Pomyślałem wówczas - może ktoś zgubił to lekarstwo i potrzebuje pomocy?
Zboczyłem wówczas na rozwidleniu z zaplanowanej trasy i pojechałem tą
bardziej uczęszczaną przez pieszych. Po kilku minutach jazdy, zobaczyłem
starszego mężczyznę siedzącego na ławce, ciężko oddychającego, który
wyraźnie miał kłopoty z oddychaniem, dusił się.

- Co się stało? - zapytałem.

- Zgubiłem moje lekarstwo i mam okropne duszności, nie dojdę do domu -
wyszeptał pytany.

- To lekarstwo? - pokazałem opakowanie.

- Tak - odpowiedział i szybko zażył jedną tabletkę. Po kilku minutach
podziękował z uśmiechem.

- Dlaczego pan nosi na głowie furażerkę? - zapytałem o to nietypowe
nakrycie głowy.

- Widzi pan - po chwili namysłu odpowiedział, - widzi pan, jestem ułanem,
niech pan zobaczy.
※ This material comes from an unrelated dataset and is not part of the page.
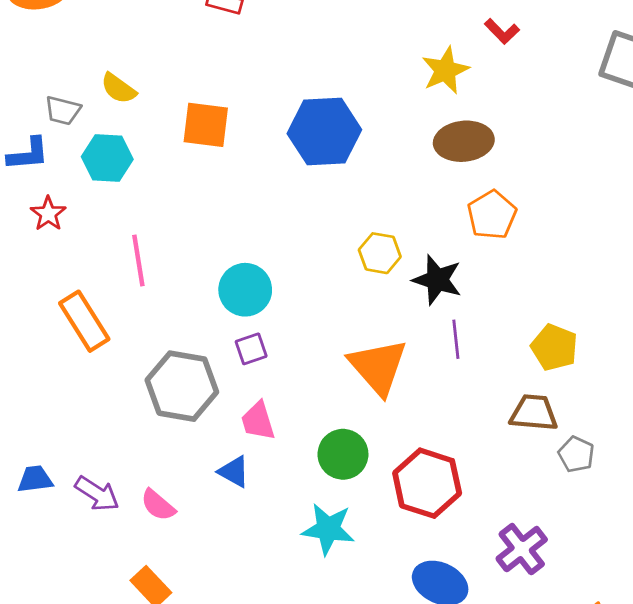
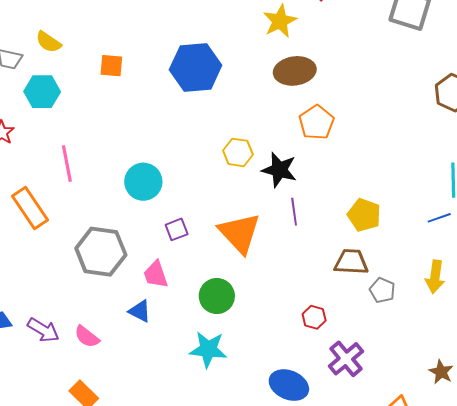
orange square: (206, 125) -> (111, 66), size x0.7
purple square: (251, 349) -> (177, 229), moved
red hexagon: (427, 483) -> (314, 317), moved, size x0.5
I pokazał mi fotografię uśmiechniętego, bardzo młodego
ułana na koniu, w obecności pięknej dziewczyny. - To ja z moją Różą w 1938
r.

- Och! - uśmiechnąłem się. - To dobrze się składa, zostałem wychowany przez
rotmistrza II RP - odpowiedziałem.

Wówczas rozmówca uśmiechnął się i powiedział te słowa:

- Widzi pan, przeżyłem wrzesień 1939, broniłem Warszawy, przeżyłem akcje
bojowe Szarych Szeregów, przeżyłem powstanie i prawie nie doczekałem wolnej
Polski - i opowiedział mi oto tę historię.
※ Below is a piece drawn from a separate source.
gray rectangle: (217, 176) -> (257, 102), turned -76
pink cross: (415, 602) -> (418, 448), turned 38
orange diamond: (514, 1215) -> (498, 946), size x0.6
Opowieść zwykłego i niezwykłego żołnierza, dla którego słowo Polska było
słowem najcenniejszym

W wigilię 1948 roku - tak zaczął mój rozmówca o imieniu Tadeusz - do
mieszkania, gdzie mieszkał wraz z żoną, wpada kilku funkcjonariuszy
komunistycznej ,,bezpieki". Przeszukują oni mieszkanie i zabierają z sobą
żonę pana Tadeusza, która była łączniczką w Powstaniu Warszawskim, później
oddziałów WiN. Funkcjonariusze bezpieki obiecują, że jego żona po
przesłuchaniu szybko wróci do domu, a przesłuchanie to tylko zwykła
formalność.

Po dwóch tygodniach otrzymuje on wiadomość, iż jego żona zmarła na chorobę
płuc i została pochowana w zbiorowej mogile. Tadeusz zrozpaczony, zaczyna
szukać miejsca pochówku żony i dowiaduje się od kolegów z konspiracji, iż
jego żona była w ciąży i w wyniku bicia po brzuchu doszło do zabicia płodu,
krwotoku i jej śmierci. Oprawcy próbowali wmówić mu, iż zmarła z
przeziębienia i chorób nabytych w czasie okupacji.
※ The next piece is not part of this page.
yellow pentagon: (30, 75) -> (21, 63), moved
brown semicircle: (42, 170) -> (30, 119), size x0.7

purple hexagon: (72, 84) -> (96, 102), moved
Oficer AK, który zapragnął śmierci

Tadeusz, wysoki dobrze zbudowany ułan - oficer AK odznaczony przez Grota
Roweckiego - komendanta Sił Zbrojnych na kraj krzyżem Virtuti Militari za
bohaterstwo w czasie wojny, załamał się psychicznie. Odezwały się
odniesione rany fizyczne i te psychiczne. Ułan, broniący Polski we wrześniu
1939 r, walczył bohatersko pod Bzurą, obrońca Warszawy - zniszczył 3 czołgi
Niemieckie, dowódca odcina bojowego w Powstaniu Warszawskim. Wielokrotnie
ranny, doceniany nawet za bohaterstwo przez wroga (bronił sam barykady, gdy
reszta obrońców zginęła, bronił do ostatniego naboju. Zakrwawionemu,
wielokrotnie rannemu Niemcy darowali życie za bohaterstwo i poświęcenie),
zapragnął śmierci.

Wspominał w rozmowie, jak ożenił się z Różą, wielką, swoją miłością ze
szkolnych lat. Kochał ją nad życie, to ta miłość pozwalał mu jak stwierdził
posiadać człowieczeństwo, gdy inny go stracili w wojnie i walce".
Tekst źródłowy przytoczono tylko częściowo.